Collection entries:
"""

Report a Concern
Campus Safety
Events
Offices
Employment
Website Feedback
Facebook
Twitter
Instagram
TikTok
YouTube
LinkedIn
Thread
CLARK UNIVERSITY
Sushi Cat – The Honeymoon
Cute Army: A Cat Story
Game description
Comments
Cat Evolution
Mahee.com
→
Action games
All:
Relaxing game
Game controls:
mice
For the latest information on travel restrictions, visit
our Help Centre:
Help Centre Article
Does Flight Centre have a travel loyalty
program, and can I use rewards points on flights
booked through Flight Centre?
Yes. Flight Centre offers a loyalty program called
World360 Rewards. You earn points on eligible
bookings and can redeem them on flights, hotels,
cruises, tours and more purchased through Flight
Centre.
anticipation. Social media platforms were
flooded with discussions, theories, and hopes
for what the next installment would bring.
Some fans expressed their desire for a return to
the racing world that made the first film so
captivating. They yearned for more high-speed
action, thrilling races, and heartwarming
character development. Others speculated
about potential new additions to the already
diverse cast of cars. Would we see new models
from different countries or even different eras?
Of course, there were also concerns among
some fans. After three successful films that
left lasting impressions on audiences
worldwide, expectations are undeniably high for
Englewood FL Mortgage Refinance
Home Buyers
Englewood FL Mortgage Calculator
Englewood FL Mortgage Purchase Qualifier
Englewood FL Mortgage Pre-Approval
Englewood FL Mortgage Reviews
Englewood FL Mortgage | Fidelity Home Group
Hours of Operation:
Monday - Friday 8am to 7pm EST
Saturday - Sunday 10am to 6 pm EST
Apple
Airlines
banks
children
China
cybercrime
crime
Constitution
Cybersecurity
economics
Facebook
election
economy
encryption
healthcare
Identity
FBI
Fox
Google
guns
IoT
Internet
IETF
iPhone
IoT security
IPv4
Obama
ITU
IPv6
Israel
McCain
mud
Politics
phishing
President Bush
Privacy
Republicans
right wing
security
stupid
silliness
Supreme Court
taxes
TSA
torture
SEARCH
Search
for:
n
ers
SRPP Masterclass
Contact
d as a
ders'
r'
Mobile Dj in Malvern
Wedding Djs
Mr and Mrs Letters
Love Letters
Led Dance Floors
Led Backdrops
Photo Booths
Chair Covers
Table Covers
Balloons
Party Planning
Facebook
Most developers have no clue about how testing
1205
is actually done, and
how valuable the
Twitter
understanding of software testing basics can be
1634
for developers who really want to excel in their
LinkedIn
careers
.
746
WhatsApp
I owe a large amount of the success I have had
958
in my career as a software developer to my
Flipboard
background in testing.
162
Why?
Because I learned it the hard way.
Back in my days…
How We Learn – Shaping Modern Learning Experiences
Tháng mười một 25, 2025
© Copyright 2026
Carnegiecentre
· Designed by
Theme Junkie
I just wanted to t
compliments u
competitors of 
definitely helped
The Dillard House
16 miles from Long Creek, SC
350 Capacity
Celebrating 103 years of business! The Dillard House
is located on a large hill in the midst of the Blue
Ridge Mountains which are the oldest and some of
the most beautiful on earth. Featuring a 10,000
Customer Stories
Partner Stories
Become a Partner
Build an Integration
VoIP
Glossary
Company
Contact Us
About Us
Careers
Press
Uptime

"""
"""

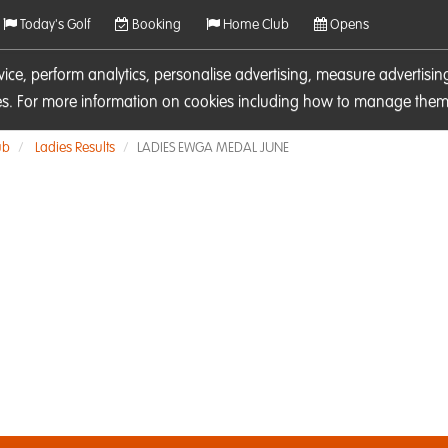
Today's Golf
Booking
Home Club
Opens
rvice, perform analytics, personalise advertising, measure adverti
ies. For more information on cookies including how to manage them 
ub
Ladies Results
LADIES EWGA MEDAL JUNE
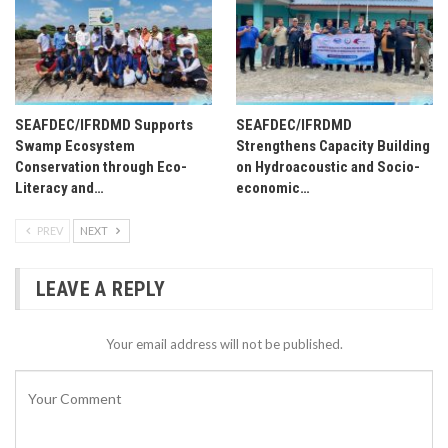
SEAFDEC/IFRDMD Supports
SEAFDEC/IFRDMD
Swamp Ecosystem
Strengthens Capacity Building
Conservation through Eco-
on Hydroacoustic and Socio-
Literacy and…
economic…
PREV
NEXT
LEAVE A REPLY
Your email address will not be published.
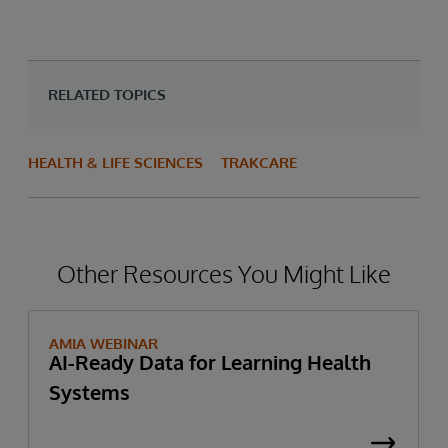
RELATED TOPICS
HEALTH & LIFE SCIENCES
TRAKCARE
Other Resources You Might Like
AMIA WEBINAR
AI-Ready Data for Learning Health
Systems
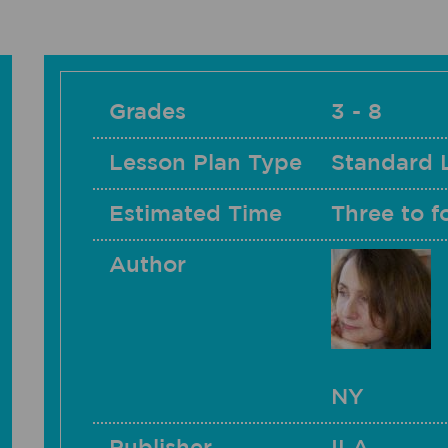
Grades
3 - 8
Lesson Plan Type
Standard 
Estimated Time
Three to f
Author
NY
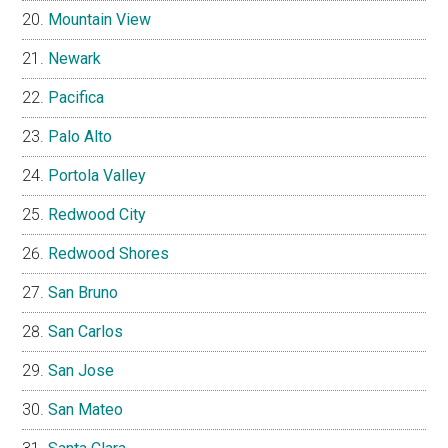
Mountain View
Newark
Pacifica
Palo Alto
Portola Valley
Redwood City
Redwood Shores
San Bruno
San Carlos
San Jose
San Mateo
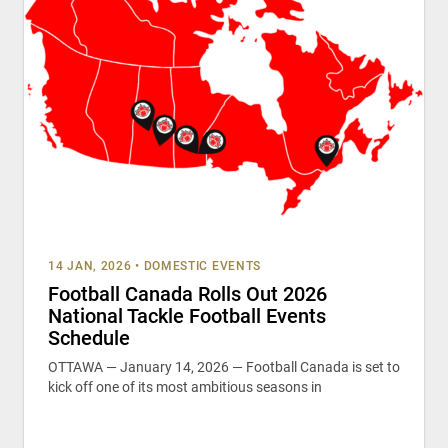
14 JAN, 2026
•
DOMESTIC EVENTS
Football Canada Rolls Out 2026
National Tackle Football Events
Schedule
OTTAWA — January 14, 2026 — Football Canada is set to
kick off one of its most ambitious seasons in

"""

Look through the entries for lines containing the word "testing" and return each one.

Most developers have no clue about how testing
understanding of software testing basics can be
background in testing.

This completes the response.